Morocco has launched a training program to encourage management and marketing of solar ovens and cooking devices to encourage women in rural areas to start up their own cooperatives. The goal is to have these women achieve climate-resilient development and to promote gender equality.   The aim of the Frederick Project (acronym in French, Argan and Rural Women Engaged for Inclusive Economic Development and Climate) is to build a more green, sustainable world by enabling women to enhance their income and living situation.

According to the Intergovernmental Panel on Climate Change (IPCC) each citizen has an average of 600 cubic meters of water per year, four times less than in the 60s. Hence, the importance of implementing innovative measures to facilitate energy transition, particularly for rural areas and the inclusion of women.

Morocco launches  training program to encourage management and marketing of solar ovens and cooking devices for women in rural areas.

The project that was launched locally in 2019 is led by Women Engage for a Common Future (WECF, an international network of women’s and environmental organizations) and its local partners; Association for Renewable Energy and Sustainable Development (AERDD), Mohammed VI Foundation for Research and Conservation of Organic Trees (a local endemic tree and the most abundant in Morocco) and REMESS (Moroccan Network for Social Solidarity).

Developing a local sector of renewable energy by making simple and economical solar solutions such as cooking devices, dryers, and ovens through women-led energy cooperatives is the goal. International organizations such as the United Nations are aware that women are most vulnerable to the damaging effects of climate change, but they are often set aside in the response to this vital challenge.

As a sustainable alternative, these cooking devices contribute to women’s participation and recognition in energy transition, the program’s founders explain.
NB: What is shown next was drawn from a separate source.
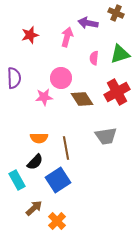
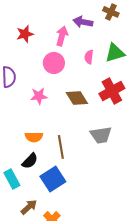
pink circle: (61, 78) -> (54, 63), moved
They rely on the economic, social, and environmental role of these women, who are working actively in agricultural and Argan cooperatives and use ancestral, environmentally friendly technologies. This is an important change needed in a country like Morocco, where wood and Butane gas are traditionally used for cooking particularly in the rural areas, despite their negative effect on both people’s health and environment.

The three-year project required 1 million (£720,000), of which $452,000 was invested by the French Development Agency (AFD). The remaining funds are provided by the French Ecological Transition Agency (ADEME) and the Foundation of France.
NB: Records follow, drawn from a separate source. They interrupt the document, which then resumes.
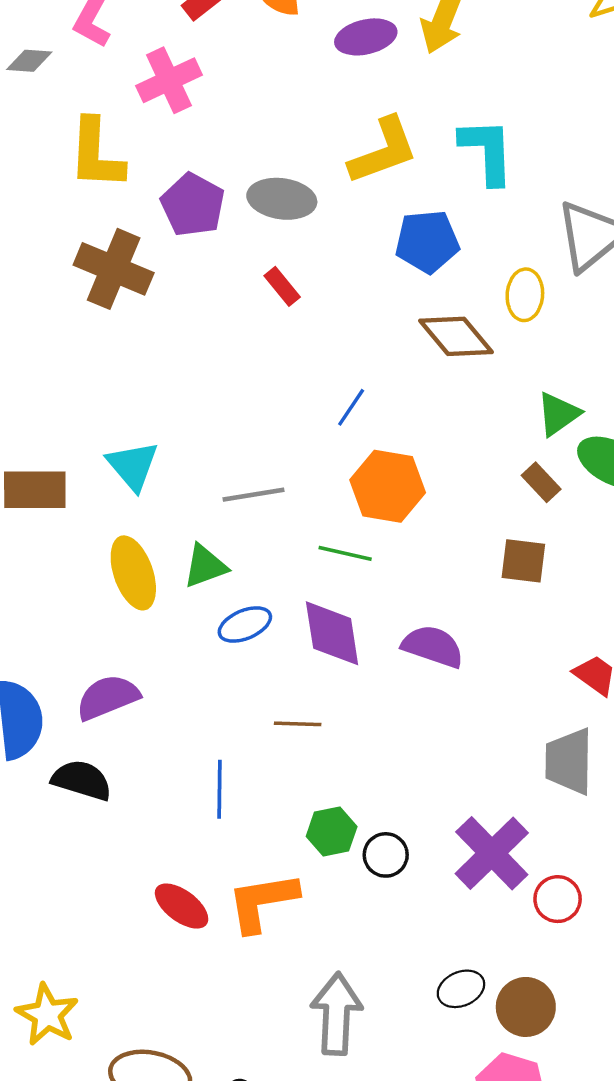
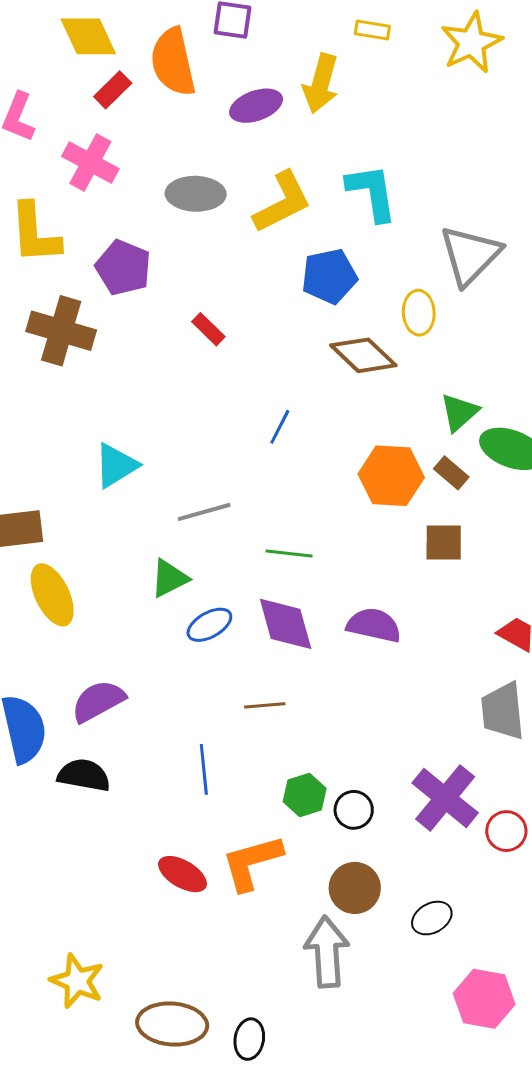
pink cross: (169, 80) -> (90, 163), turned -30
gray ellipse: (282, 199) -> (196, 194), moved
cyan triangle: (133, 466) -> (116, 465), moved, turned 45
orange hexagon: (388, 486) -> (391, 476), moved
yellow ellipse: (133, 573) -> (52, 595), moved
brown circle: (526, 1007) -> (355, 888), moved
The project anticipates raising awareness among 600 women about the advantages of the energy transition and green tech through meetings and workshops. Including 40 cooperatives’ directors will enable the production of simple and echo-friendly solutions to agriculture and argan oil productions. It will also enable women to start fish farming in the region of Northern Morocco within the cities of Tangier and Tetouan along with the Souss-Massa Draa region. The latter has been hit hard by climate change, but it has an exceptional rate of more than 300 days of sunshine per year. By the time the program will end, 40 young women technicians will be trained in solar thermal technologies.

The best candidates selected will receive the financial support to create their own energy cooperatives. They will also have access to a capacity-building program on management and sustainable production, dedicated to rural businesses.
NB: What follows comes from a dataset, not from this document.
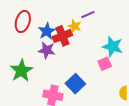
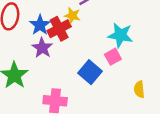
purple star: (47, 50) -> (42, 48), turned 30
blue square: (75, 84) -> (90, 72), moved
If the project started in 2019, the first training session for the manufacture of solar cookers would not have started in late 2020 led with the French company Four Solar Development (FSD) and the National Institute of Solar Energy (INES). “Despite the health crisis and the adaptations required to set it up, the trainers and partners from FSD and INES travelled to both regions. The training consisted of preparing, cutting, and assembling the cookers, but also understanding the issues related to green, solar energy and its use for cooking and processing food products,” INES officials say.

In the northern areas of Tangier-Tetouan, 18 young technicians’ women were trained in these sessions. In the south of Morocco, this first phase targeted trainers from the Office of Vocational Training and Work Promotion (OFPPT), which will be responsible for training in turn 20 young women. “Enthusiasm and good humor were on the agenda for this successful week, which resulted in the manufacture of a dozen cookers and a demonstration session of their use with jams, meat, and tagines cooking,” the WECF says. The second phase started in March and April 2020 in both regions, teaching another group of rural women manufacturing solar cookers. They have learnt how to build, cut and assemble cookers, in addition to theoretical techniques, the founders of the project explain.

Following both sessions, 10 technicians’ women out of the 40 who were trained in the target region will become “solar ambassadors”. This selection will be based on “the young women’s feedback on their training and motivation to pursue the project, and on their results on the theory exam.” They will after be further supported to start up their own energy cooperatives and promote their locally created solutions. A vital challenge for these women whose contribution could help their regions’ sustainable development policy.